Anyhoo... this is really about a woman who has options choosing between two guys, both of whom have their pluses and minuses (or option 3, which is: both of you go away, I'm good without you). Andrews is bucking against his homelife, clearly out of love with his wife who has her own issues exacerbated by what she knows her husband is up to.
In addition to the "career woman" angle pacing this in the post war period, Andrews decides to use his legal mind to try to assist a Japanese man reclaim his property taken from him in California during the war. And he gets beat up by locals for representing the guy (he also loses the case). After calling his father-in-law/ boss a racist. It's... amazing to see. Throw in Henry Fonda's general sense of loss and PTSD at both the war and the accidental death of his wife, and there's a lot going on. Not the least of which is the mention of mistresses and post-war divorce, which I'll need to look up, but this movie makes sound matter-of-fact.

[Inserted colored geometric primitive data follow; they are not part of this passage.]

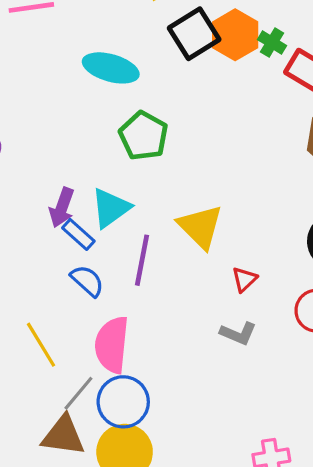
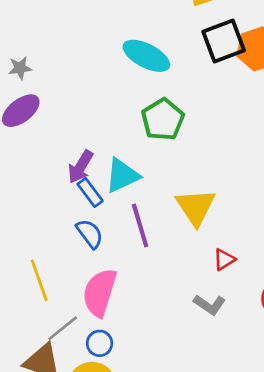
purple line: (142, 260) -> (140, 225), turned -39
blue circle: (123, 402) -> (100, 343), size x0.6

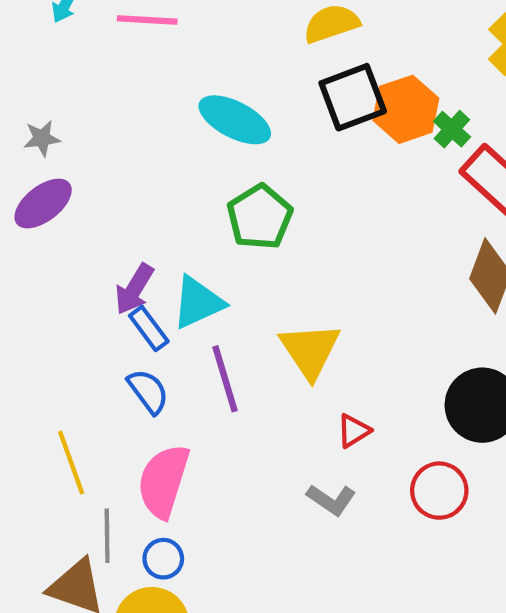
gray line: (63, 328) -> (107, 536), turned -52

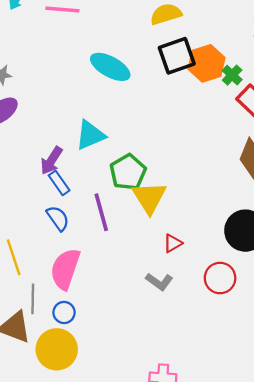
green pentagon: (260, 217) -> (128, 172), moved
cyan triangle: (198, 302) -> (90, 135), moved

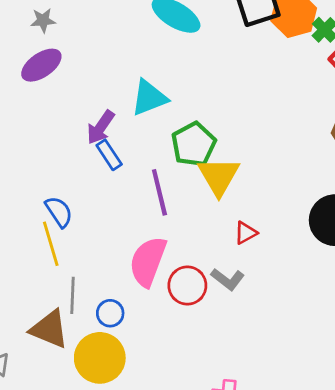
blue semicircle: (58, 218) -> (59, 212), moved
pink semicircle: (65, 269) -> (148, 261), moved
red circle: (220, 278) -> (187, 286), moved

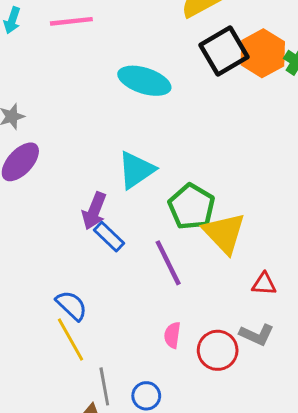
red triangle: (246, 233) -> (264, 284), turned 45
pink semicircle: (148, 261) -> (172, 335), size x0.5

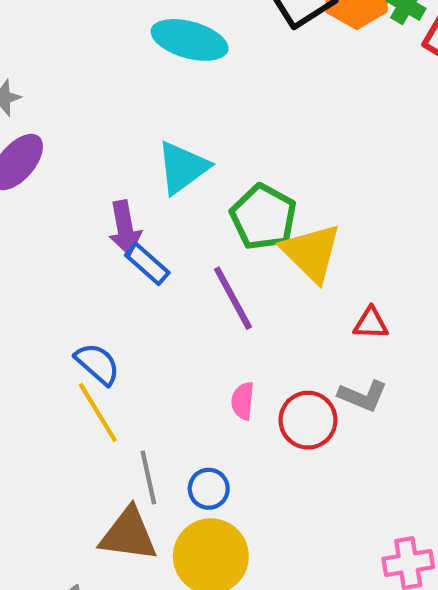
purple arrow: (94, 211) -> (125, 228), turned -30

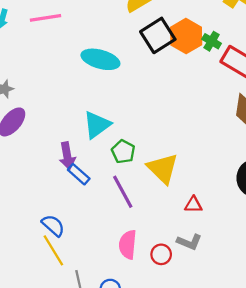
green pentagon: (263, 217) -> (123, 152), moved, size x0.7
pink semicircle: (243, 401) -> (128, 244), size x1.5
red circle: (308, 420) -> (161, 254), size x0.7

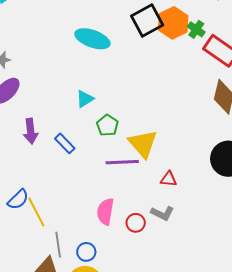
cyan triangle: (97, 125) -> (85, 99), size x0.7
purple arrow: (67, 156) -> (31, 131), moved
purple line: (123, 192) -> (122, 162), moved, turned -68
blue semicircle: (53, 225) -> (18, 199), moved, turned 90

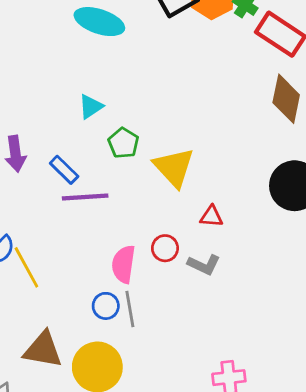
purple line: (122, 162) -> (85, 197), moved
red circle: (136, 223) -> (165, 248), moved
gray line: (58, 245) -> (130, 309), moved
blue circle: (86, 252) -> (106, 306), moved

There's certainly the closest I've seen to sexual assault in a Code-era film, and the woman's horror at the attempt. And like a lot of the content, I'm a bit surprised it made it past the censors. A man low-key threatening to murder his wife. And most definitely physical abuse of a child.
Then as I am sure would happen now, I'm not sure the NYT reviewer quite got the point of Henry Fonda's seeming ambivalence about his marriage to Kenyon - but it's called playing the long game. And, after all, figuring if your wife really actually does want to be with someone else, maybe not to just go around wind milling punches at people. It's not fun, but if you love something, set it free, etc... I did keep expecting some dark turn for Fonda, or for him to break down or something - and it was weird how the movie used that expectation and tension and then... did nothing. Which I read as intentional.
The movie is fine. I can go for a melodrama, and I'll always give Joanie a shot. I'm not sure the phrase "honey bunch" should be deployed this liberally, but I got the point.